▸ EXERCISE:
Using the listing below, say how many lines have the string "förfrågan" in them, giving the number alone.

▸ AVAILABLE DATA:

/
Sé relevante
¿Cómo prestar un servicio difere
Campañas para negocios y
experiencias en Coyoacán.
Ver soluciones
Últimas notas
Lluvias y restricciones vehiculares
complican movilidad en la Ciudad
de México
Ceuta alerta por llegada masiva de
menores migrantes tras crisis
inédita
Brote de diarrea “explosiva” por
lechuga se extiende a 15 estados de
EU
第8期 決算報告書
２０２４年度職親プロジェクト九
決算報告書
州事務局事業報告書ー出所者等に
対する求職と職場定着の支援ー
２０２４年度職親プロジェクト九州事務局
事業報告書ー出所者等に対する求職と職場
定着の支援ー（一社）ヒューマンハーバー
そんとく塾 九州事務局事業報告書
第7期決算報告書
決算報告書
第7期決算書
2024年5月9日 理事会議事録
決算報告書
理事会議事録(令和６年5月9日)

* * *

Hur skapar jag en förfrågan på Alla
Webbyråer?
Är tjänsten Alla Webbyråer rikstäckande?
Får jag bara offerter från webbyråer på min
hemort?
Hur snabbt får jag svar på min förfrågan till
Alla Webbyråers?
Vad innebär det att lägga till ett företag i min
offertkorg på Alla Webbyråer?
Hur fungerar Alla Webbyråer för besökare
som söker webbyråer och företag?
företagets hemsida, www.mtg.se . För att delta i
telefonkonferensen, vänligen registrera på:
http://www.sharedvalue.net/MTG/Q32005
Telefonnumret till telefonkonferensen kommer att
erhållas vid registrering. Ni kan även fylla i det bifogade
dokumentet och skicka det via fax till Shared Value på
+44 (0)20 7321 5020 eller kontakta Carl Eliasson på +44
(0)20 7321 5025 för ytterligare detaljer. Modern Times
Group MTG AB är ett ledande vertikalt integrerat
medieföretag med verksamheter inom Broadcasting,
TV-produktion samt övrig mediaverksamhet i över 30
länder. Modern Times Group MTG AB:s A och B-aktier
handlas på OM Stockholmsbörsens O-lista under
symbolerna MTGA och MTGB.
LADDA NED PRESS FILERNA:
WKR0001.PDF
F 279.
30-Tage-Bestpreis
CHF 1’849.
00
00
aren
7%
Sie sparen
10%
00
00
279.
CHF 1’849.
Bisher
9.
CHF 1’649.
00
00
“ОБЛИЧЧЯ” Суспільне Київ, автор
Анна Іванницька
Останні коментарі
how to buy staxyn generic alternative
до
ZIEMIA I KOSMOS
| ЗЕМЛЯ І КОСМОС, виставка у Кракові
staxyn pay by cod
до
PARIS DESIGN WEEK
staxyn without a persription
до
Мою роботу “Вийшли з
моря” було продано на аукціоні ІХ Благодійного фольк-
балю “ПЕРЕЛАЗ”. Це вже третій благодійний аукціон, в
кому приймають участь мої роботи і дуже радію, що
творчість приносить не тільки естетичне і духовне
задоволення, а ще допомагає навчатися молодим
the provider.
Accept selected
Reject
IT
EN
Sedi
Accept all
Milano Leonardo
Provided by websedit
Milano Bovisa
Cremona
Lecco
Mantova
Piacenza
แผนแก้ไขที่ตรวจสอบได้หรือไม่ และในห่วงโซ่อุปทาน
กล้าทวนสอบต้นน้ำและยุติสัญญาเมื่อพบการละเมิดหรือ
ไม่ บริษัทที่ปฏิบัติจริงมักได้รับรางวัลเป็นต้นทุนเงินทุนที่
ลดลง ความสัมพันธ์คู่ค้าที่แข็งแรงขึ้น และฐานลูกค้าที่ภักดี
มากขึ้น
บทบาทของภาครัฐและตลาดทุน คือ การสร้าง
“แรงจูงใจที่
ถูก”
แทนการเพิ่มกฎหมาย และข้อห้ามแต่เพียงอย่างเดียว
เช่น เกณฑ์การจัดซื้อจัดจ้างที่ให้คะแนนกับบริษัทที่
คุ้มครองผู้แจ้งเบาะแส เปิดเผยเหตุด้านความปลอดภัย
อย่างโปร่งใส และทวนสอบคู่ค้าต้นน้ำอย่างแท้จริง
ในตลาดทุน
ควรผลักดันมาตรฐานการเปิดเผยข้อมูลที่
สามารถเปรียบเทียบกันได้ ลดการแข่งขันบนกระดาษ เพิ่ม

▸ EXPECTED ANSWER:
2